Article à destination de tous·tes

En 2020, les professionnels de l’hypnose savent que la relaxation n’est pas nécessaire pour faire de l’hypnose. Mais ça n’a pas toujours été le cas. Dans cet article, nous retraçons la découverte de l’hypnose active-alerte, un style d’hypnotisme utilisant l’activité physique plutôt que la relaxation. Nous verrons comment l’hypnose s’est historiquement différenciée de la relaxation puis nous nous intéresserons à ce que l’hypnose active-alerte peut vous apporter dans votre pratique professionnelle de l’hypnose.

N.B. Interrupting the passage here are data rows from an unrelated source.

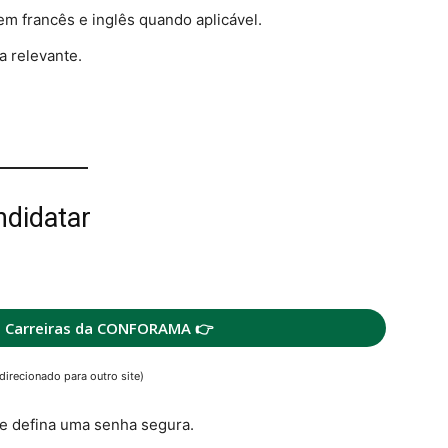
em francês e inglês quando aplicável.
a relevante.
ndidatar
e Carreiras da CONFORAMA 👉
direcionado para outro site)
 e defina uma senha segura.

L’hypnose, une forme de sommeil ?

Depuis Braid (1843), mais plus encore depuis la théorie de Pavlov (Pavlov & Gantt 1928), l’hypnose est comprise comme un état proche du sommeil. Cette théorie est dominante dans les années 1970, lorsqu’une jeune étudiante hongroise effectue ses recherches au sein du Laboratory of Hypnosis Research à l’université de Stanford sous la direction de Hilgard. Eva Banyai ne sait alors pas encore qu’elle va changer le cours de l’histoire. Dès 1973 elle observe que certaines personnes – lorsqu’elles sont hypnotisées – ont un comportement radicalement différent du sommeil. Plus actifs encore qu’au repos, ces personnes qui reçoivent des suggestions invitant au sommeil témoignent d’une sensation d’activité accrue, comme si elles étaient plus lucides que d’habitude. Ces résultats, qui contredisent les prédictions de la théorie Pavlovienne, sont à la racine d’une série d’études visant à tester le lien entre relaxation et hypnose. Les études que réalisent Banyai et ses collaborateurs ne parviennent pas à révéler les indices attendus d’un état proche du sommeil lors de l’hypnose, ce qui accentue ses doutes vis-à-vis de la théorie Pavlovienne.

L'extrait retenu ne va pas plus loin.